There is a book by Thomas Erikson called Surrounded by Idiots. It has sold over three million copies and been translated into more than forty languages. The premise is simple. Erikson tells the story of a successful entrepreneur who walked out of a meeting genuinely convinced that everyone in the room was an idiot. From that frustration, Erikson built a framework, borrowed from the DISC personality model, that splits people into four colours. Red, Yellow, Green, and Blue.

Reds are dominant and decisive. Yellows are social and optimistic. Greens are stable and reliable. Blues are analytical and precise. The idea is that most of us are some blend of two, and that when you understand which colours someone leans into, you stop seeing them as difficult and start seeing them as different. Communication, Erikson argues, happens on the listener's terms, not the speaker's. The reason you feel surrounded by idiots is rarely because you are. It is because you are speaking your colour to someone who only hears in theirs.

It is a useful frame, even if you take the colour science with a pinch of salt. But the title is what stuck with me, and not in the way Erikson intended.

The Real Problem with Feeling Surrounded by Idiots

Here is the thing nobody says out loud.

If you genuinely believe you are surrounded by idiots, you are in the wrong room. And if you are in the wrong room and you have not noticed, that probably makes you the biggest idiot in it.

The people you spend your time around are the people you become. If you look around and feel like you are constantly the smartest, the most ambitious, the most capable person in every conversation, you are not winning. You are stagnating. You are mistaking a low ceiling for a high view.

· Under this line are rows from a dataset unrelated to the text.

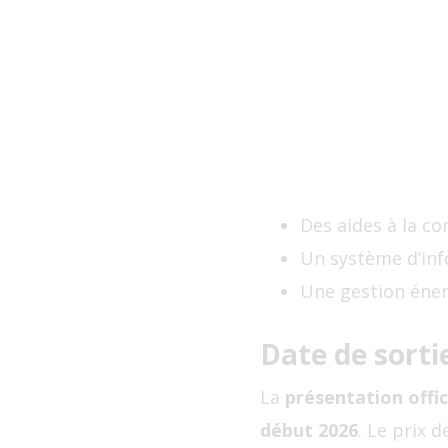
Des aides à la c
Un système d’inf
Une gestion éner
Date de sorti
La
présentation offic
début 2026
. Le prix 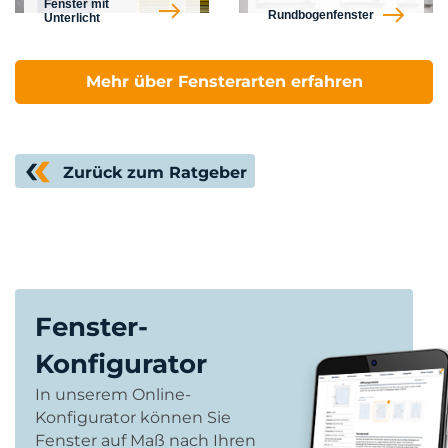
Fenster mit
Rundbogenfenster
Unterlicht
Mehr über Fensterarten erfahren
Zurück zum Ratgeber
Fenster-
Konfigurator
In unserem Online-
Konfigurator können Sie
Fenster auf Maß nach Ihren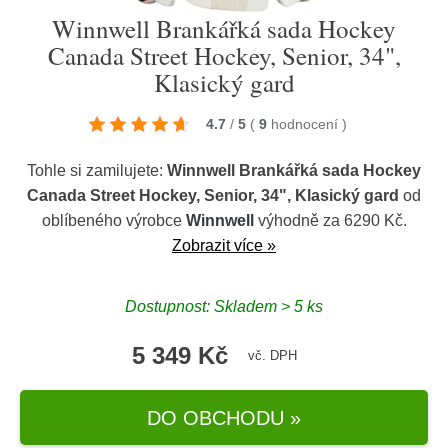
Winnwell Brankářká sada Hockey
Canada Street Hockey, Senior, 34",
Klasický gard
4.7
/
5
(
9
hodnocení
)
Tohle si zamilujete:
Winnwell Brankářká sada Hockey
Canada Street Hockey, Senior, 34", Klasický gard
od
oblíbeného výrobce
Winnwell
výhodně za 6290 Kč.
Zobrazit více »
Dostupnost: Skladem > 5 ks
5 349 Kč
vč. DPH
DO OBCHODU »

The discomfort of feeling out of your depth is not a problem to be solved. It is a signal that you are finally somewhere worth being.

Be the Dumbest in the Room

The fastest way to grow is to find rooms where you are clearly the least impressive person in them, and then refuse to leave.

Be the dumbest in the room and you will become the smartest. Not because the room makes you smart. But because being around people who think bigger, work harder, and see further forces you to stretch in ways that comfort never will. You absorb how they think. You hear how they speak about problems. You start asking questions you would never have thought to ask alone.

The ego hates this. The ego wants to be the expert. The ego wants the easy admiration of people who do not know enough to challenge you. But the ego is a terrible career advisor and an even worse life coach.

Swallow it. Sit in the back of the room. Listen more than you speak. Ask the questions you are scared will sound stupid. They are almost never as stupid as you think, and the people who actually matter respect the asking.

Choose Your Rooms

The single most underrated decision you will ever make is choosing the rooms you walk into.

Most people drift into theirs. They join the company that hired them, befriend the people who happened to sit next to them, and accept the standards of whoever they ended up around. Then they spend the rest of their lives wondering why they never quite became who they thought they would be.

The people who outgrow their starting point do one thing differently. They are intentional. They seek out rooms slightly above their current level. They find mentors, peers, and communities that operate at a higher standard than they currently meet. They become comfortable with the discomfort of not belonging yet.

If you are surrounded by idiots, the answer is not to be smug about it. The answer is to find a better room. And then, when you finally feel at home in it, find another one.

That is how you keep growing. That is how you stop being the smartest, and start becoming someone worth listening to.